Ia ingin teknologi ini bisa dinikmati publik, bukan disimpan di lemari besi korporasi. Idealistis? Iya. Aman? Belum tentu.
Paten, Tekanan, dan Kehidupan yang Runtuh
Pada 1979, Tom resmi mengantongi paten: sistem hemat bahan bakar untuk mesin pembakaran internal. Secara hukum, ia sah sebagai penemu.
Tapi setelah itu, hidupnya malah berantakan.
Perusahaan yang membeli hak pemasaran teknologinya tidak siap produksi. Masalah hukum muncul. Uang tak kunjung datang. Di saat bersamaan, Tom terlilit utang, terjebak permainan judi, dan kehilangan sebagian hak royaltinya.
Bengkelnya tutup. Hidupnya pelan-pelan runtuh.
Peluru di Tengah Malam
April 1981, dini hari di El Paso. Tom keluar dari sebuah bar. Sebuah mobil merah berhenti. Tembakan dilepaskan.
Peluru bersarang di perutnya.
Ia selamat, tapi kasusnya tidak pernah jelas. Polisi sendiri mengakui ada sesuatu yang janggal. Pelaku? Tidak pernah ditemukan.
Akhir yang Menggantung
Empat bulan kemudian, Agustus 1981, Tom Ogle meninggal dunia di usia 26 tahun. Penyebab resmi: overdosis alkohol dan obat penenang.
Tapi bagi orang-orang terdekatnya, cerita itu terlalu sederhana untuk menjelaskan semuanya.
Ibunya mengatakan Tom hidup dalam ketakutan. Pengacaranya menyebut ia seperti “dikuliti hidup-hidup” oleh orang-orang di sekitarnya.
Dan yang paling aneh: teknologi yang pernah menghebohkan itu… menghilang.
Yang Tersisa: Fakta dan Tanda Tanya
Ada beberapa hal yang tidak bisa dibantah:
- Uji publiknya nyata dan disaksikan banyak pihak
- Ia memegang paten resmi
- Ia ditembak, lalu meninggal beberapa bulan kemudian
- Teknologinya tidak pernah berkembang hingga hari ini
Sisanya? Spekulasi.
Apakah ini soal konspirasi industri minyak?

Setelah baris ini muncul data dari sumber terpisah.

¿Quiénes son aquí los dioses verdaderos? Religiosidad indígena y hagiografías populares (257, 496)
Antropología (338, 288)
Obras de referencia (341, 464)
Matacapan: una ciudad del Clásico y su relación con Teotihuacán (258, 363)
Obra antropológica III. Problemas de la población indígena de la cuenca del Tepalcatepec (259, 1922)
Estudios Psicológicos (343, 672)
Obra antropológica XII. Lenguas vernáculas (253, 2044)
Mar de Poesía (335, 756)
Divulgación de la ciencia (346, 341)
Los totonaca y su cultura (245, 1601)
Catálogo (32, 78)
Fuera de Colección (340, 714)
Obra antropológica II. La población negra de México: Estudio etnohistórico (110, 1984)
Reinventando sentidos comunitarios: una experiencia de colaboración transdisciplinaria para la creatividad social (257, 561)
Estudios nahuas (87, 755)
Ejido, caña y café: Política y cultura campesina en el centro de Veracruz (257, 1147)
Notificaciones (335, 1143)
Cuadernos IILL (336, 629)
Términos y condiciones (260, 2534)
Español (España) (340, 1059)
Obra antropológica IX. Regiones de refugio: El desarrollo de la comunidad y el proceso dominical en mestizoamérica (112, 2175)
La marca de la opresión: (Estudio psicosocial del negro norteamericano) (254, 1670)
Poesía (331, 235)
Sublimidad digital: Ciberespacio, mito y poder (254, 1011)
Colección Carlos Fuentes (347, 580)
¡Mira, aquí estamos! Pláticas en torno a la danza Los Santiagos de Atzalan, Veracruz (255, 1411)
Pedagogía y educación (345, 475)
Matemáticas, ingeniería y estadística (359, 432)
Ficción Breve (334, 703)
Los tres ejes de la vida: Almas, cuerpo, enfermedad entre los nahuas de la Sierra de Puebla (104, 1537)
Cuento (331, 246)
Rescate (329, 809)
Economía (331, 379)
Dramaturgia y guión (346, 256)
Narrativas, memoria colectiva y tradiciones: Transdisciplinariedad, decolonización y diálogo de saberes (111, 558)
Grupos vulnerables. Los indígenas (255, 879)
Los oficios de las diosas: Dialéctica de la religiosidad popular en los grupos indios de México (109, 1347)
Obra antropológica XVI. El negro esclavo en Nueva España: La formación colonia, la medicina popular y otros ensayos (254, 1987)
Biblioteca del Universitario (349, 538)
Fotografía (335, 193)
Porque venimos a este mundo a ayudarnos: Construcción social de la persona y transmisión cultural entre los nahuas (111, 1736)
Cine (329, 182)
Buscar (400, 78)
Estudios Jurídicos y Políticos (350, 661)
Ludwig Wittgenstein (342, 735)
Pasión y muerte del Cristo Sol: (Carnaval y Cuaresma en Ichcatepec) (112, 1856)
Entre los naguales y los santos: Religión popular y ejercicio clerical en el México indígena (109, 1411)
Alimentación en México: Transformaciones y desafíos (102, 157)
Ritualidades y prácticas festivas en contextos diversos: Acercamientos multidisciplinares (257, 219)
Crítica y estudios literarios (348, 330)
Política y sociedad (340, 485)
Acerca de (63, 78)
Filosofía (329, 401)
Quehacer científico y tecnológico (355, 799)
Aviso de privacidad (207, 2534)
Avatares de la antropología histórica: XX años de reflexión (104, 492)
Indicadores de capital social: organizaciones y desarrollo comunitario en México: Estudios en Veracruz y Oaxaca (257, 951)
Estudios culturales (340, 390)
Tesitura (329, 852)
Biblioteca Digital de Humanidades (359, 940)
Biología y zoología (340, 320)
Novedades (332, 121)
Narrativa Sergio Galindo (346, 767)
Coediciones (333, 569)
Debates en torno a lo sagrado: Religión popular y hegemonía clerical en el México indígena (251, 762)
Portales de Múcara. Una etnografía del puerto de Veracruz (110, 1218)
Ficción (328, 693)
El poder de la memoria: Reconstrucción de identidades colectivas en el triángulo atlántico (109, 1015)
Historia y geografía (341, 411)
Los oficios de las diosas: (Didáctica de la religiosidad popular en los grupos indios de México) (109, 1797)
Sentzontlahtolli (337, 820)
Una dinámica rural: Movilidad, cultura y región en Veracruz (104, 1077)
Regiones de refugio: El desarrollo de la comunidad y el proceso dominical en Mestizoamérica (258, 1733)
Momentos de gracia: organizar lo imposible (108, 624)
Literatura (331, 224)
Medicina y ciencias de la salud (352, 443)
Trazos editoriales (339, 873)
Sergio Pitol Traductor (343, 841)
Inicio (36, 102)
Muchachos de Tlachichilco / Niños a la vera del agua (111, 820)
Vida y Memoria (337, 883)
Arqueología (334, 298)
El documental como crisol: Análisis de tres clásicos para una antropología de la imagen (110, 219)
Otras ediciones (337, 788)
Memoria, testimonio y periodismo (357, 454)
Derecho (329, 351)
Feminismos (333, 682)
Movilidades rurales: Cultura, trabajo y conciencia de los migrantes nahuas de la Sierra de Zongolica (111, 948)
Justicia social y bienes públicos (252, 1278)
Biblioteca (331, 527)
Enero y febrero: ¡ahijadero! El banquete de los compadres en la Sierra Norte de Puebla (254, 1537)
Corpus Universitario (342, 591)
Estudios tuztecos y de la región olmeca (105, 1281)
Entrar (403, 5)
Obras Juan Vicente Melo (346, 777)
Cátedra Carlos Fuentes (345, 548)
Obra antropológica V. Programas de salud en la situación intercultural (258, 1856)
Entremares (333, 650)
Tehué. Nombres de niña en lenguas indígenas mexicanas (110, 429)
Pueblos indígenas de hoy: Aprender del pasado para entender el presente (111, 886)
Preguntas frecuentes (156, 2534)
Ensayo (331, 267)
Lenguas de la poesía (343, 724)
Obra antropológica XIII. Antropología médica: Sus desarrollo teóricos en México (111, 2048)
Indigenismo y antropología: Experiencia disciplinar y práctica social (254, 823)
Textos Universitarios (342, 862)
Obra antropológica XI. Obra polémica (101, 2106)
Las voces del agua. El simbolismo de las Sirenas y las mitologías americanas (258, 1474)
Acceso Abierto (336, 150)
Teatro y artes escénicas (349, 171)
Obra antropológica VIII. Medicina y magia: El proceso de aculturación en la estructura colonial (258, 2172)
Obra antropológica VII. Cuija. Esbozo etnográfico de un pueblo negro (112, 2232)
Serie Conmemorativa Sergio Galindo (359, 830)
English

Atau sekadar kisah tragis seorang jenius yang kalah oleh keadaan?
Yang jelas, sampai hari ini, mobil kita masih berkutat di angka 10–15 km per liter. Jauh dari mimpi 43 km per liter milik Tom Ogle.
Kadang, bukan teknologinya yang tidak siap. Tapi dunianya.